Andrew,
This patch fixes a race where timer-generated signals are delivered to an
exiting process, after task->sighand is cleared.
update_one_process() declared static, as it is only used in kernel/timer.c
Signed-off-by: Jeremy Kerr <[email protected]>
Jeremy
diff -urN linux-2.6.7-rc2-bk2.orig/include/linux/sched.h
linux-2.6.7-rc2-bk2/include/linux/sched.h
--- linux-2.6.7-rc2-bk2.orig/include/linux/sched.h 2004-06-02
11:29:13.000000000 +1000
+++ linux-2.6.7-rc2-bk2/include/linux/sched.h 2004-06-02 11:46:57.000000000
+1000
@@ -168,8 +168,6 @@
extern void cpu_init (void);
extern void trap_init(void);
extern void update_process_times(int user);
-extern void update_one_process(struct task_struct *p, unsigned long user,
- unsigned long system, int cpu);
extern void scheduler_tick(int user_tick, int system);
extern unsigned long cache_decay_ticks;
Binary files linux-2.6.7-rc2-bk2.orig/kernel/.signal.c.swp and
linux-2.6.7-rc2-bk2/kernel/.signal.c.swp differ
Binary files linux-2.6.7-rc2-bk2.orig/kernel/.timer.c.swp and
linux-2.6.7-rc2-bk2/kernel/.timer.c.swp differ
diff -urN linux-2.6.7-rc2-bk2.orig/kernel/signal.c
linux-2.6.7-rc2-bk2/kernel/signal.c
--- linux-2.6.7-rc2-bk2.orig/kernel/signal.c 2004-06-02 11:29:13.000000000
+1000
+++ linux-2.6.7-rc2-bk2/kernel/signal.c 2004-06-02 11:47:28.000000000 +1000
@@ -323,7 +323,10 @@
{
struct sighand_struct * sighand = tsk->sighand;
- /* Ok, we're done with the signal handlers */
+ /* Ok, we're done with the signal handlers.
+ * Set sighand to NULL to tell kernel/timer.c not
+ * to deliver further signals to this task
+ */
tsk->sighand = NULL;
if (atomic_dec_and_test(&sighand->count))
kmem_cache_free(sighand_cachep, sighand);
diff -urN linux-2.6.7-rc2-bk2.orig/kernel/timer.c
linux-2.6.7-rc2-bk2/kernel/timer.c
--- linux-2.6.7-rc2-bk2.orig/kernel/timer.c 2004-06-02 11:29:13.000000000
+1000
+++ linux-2.6.7-rc2-bk2/kernel/timer.c 2004-06-02 11:47:08.000000000 +1000
@@ -829,7 +829,7 @@
}
}
-void update_one_process(struct task_struct *p, unsigned long user,
+static void update_one_process(struct task_struct *p, unsigned long user,
unsigned long system, int cpu)
{
do_process_times(p, user, system);
@@ -846,7 +846,9 @@
struct task_struct *p = current;
int cpu = smp_processor_id(), system = user_tick ^ 1;
- update_one_process(p, user_tick, system, cpu);
+ /* Don't send signals to current after release_task() */
+ if (likely(p->sighand))
+ update_one_process(p, user_tick, system, cpu);
run_local_timers();
scheduler_tick(user_tick, system);
}
Jeremy Kerr <[email protected]> wrote:
>
> This patch fixes a race where timer-generated signals are delivered to an
> exiting process, after task->sighand is cleared.
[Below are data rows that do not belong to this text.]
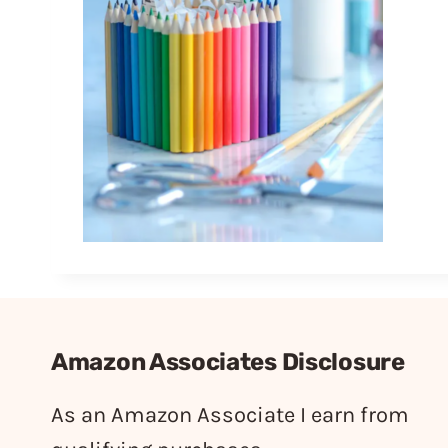
Amazon Associates Disclosure
As an Amazon Associate I earn from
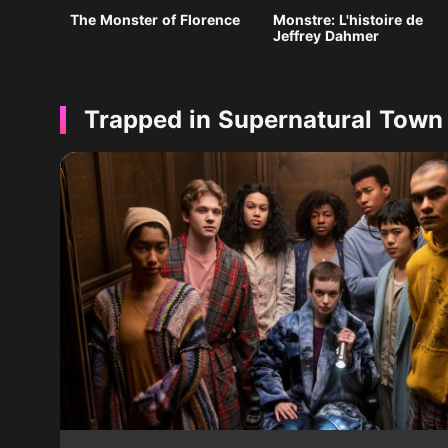
The Monster of Florence
Monstre: L'histoire de
Jeffrey Dahmer
Trapped in Supernatural Town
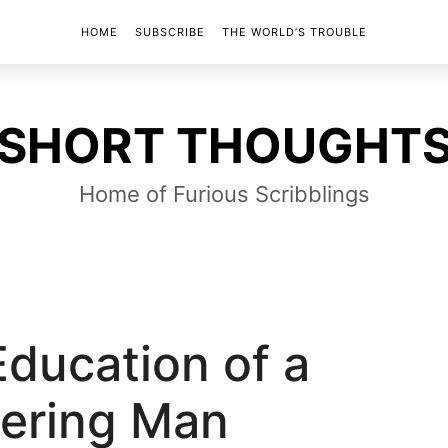
HOME
SUBSCRIBE
THE WORLD’S TROUBLE
SHORT
SHORT THOUGHT
THOUGHTS
Home of Furious Scribblings
Education of a
ering Man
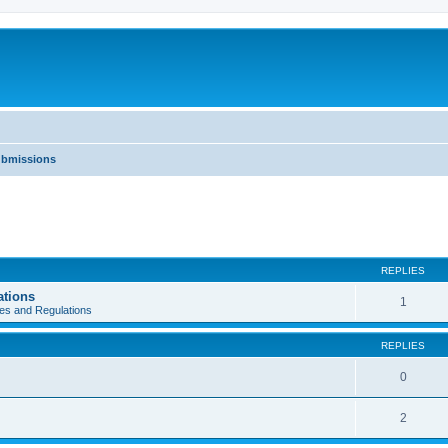
ubmissions
REPLIES
ations
1
es and Regulations
REPLIES
0
2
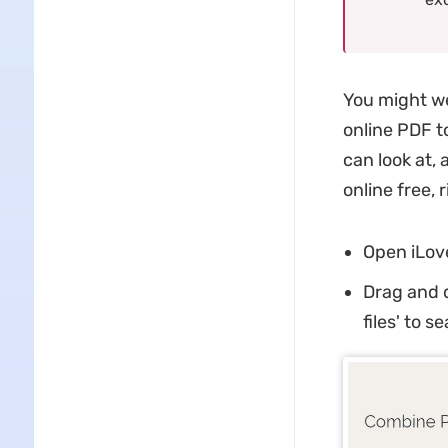
You might we
online PDF to
can look at,
online free, 
Open iLov
Drag and d
files' to s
Nasty. I'm surprised that we haven't hit this more frequently. I guess
timer-generated signals aren't very common.
However I'm not sure that your fix is complete:
void update_process_times(int user_tick)
{
struct task_struct *p = current;
int cpu = smp_processor_id(), system = user_tick ^ 1;
/* Don't send signals to current after release_task() */
if (likely(p->sighand))
update_one_process(p, user_tick, system, cpu);
versus:
void __exit_sighand(struct task_struct *tsk)
{
struct sighand_struct * sighand = tsk->sighand;
/* Ok, we're done with the signal handlers.
* Set sighand to NULL to tell kernel/timer.c not
* to deliver further signals to this task
*/
tsk->sighand = NULL;
if (atomic_dec_and_test(&sighand->count))
kmem_cache_free(sighand_cachep, sighand);
If these two functions are running on different CPUs then the race is still
there - exit_sighand() can call update_process_times() while __exit_sighand
is throwing away p->sighand.
Question is, can these functions run on separate CPUs? Certainly a
different CPU can run release_task(), via wait4().
And there's a little window at the end of exit_notify() where the exitting
task (which is still "current" on its CPU) can take a timer interrupt while
in a state TASK_ZOMBIE. The CPU which is running wait4() will run
release_task() for the exitting task and the above race can occur.
(And if the exitting task is being ptraced things get more complex..)
Did I miss something?
It seems silly to be trying to deliver timer signals to processes which are
so late in exit and we could perhaps set ->it_prof_value and
->it_virt_value to zero earlier in exit. That's sane, but doesn't fix the
race.
Right now, I see no alternative to adding locking which pins task->sighand
while the timer handler is running. Taking tasklist_lock on each timer
tick will hurt - maybe a new per-process lock is needed?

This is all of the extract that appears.